Populations and haplotype networks

In this tutorial I will show you a quick and dirty way of plotting pie charts on the statistical parsimony network. This feature will be added in future updates of the package. Copy and paste the following commands at the R prompt.
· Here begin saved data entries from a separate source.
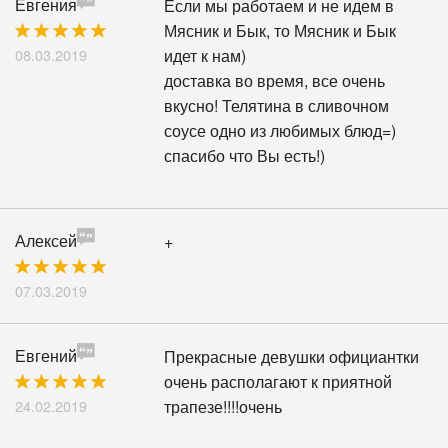
Евгения
Если мы работаем и не идем в
Мясник и Бык, то Мясник и Бык
08.03.2019
идет к нам)
доставка во время, все очень
вкусно! Телятина в сливочном
соусе одно из любимых блюд=)
спасибо что Вы есть!)
Алексей
+
07.03.2019
Евгений
Прекрасные девушки официантки
очень располагают к приятной
24.02.2019
трапезе!!!!очень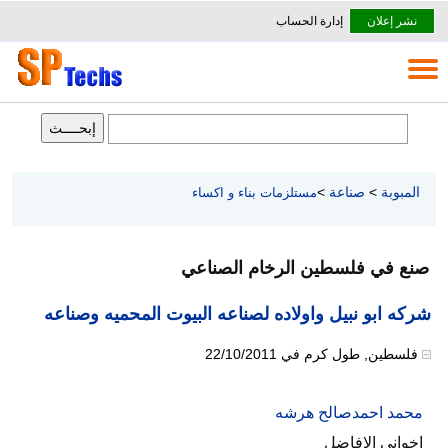
نشر إعلان
إدارة الحساب
المبوبة
>
صناعة
>
مستلزمات بناء و اكساء
صنع في فلسطين الرخام الصناعي
شركه ابو نبيل واولاده لصناعه البيوت المحميه وصناعه
فلسطين
,
طول كرم
في
22/10/2011
محمد احمدصالح هرشه
اخواني الافاضل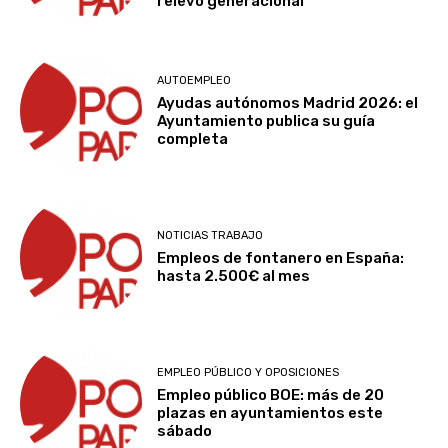
relevo generacional
AUTOEMPLEO
Ayudas autónomos Madrid 2026: el
Ayuntamiento publica su guía
completa
NOTICIAS TRABAJO
Empleos de fontanero en España:
hasta 2.500€ al mes
EMPLEO PÚBLICO Y OPOSICIONES
Empleo público BOE: más de 20
plazas en ayuntamientos este
sábado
It requires the package ‘plotrix’ to display pie charts on the existing plot.

require("haplotypes")
require("plotrix")

1-Read your DNA data in fasta format, in this example, system file ‘example.fas’ was used.

f<-system.file("example.fas",package="haplotypes")
x<-read.fas(file=f)
#the number of DNA sequences
ns<-nrow(x)

2-Define your populations, in this example it is randomly generated.

pop<-c("pop1","pop2","pop3","pop4","pop5","pop6","pop7","pop8")
#populations
pops<-sample(pop,nrow(x),replace=TRUE)

3-Infer haplotypes from DNA sequences, in this example, indels are coded separately following the simple indel coding method. They can be coded as a fifth state character or as missing.

h<-haplotypes::haplotype(x,indels="sic")

4-Create a matrix with haplotypes as rows, populations as columns and abundance as entries.

g<-grouping(h,pops)$hapmat

5-Conduct statistical parsimony analysis with %95 connection limit. Again indels are coded following the simple indel coding method.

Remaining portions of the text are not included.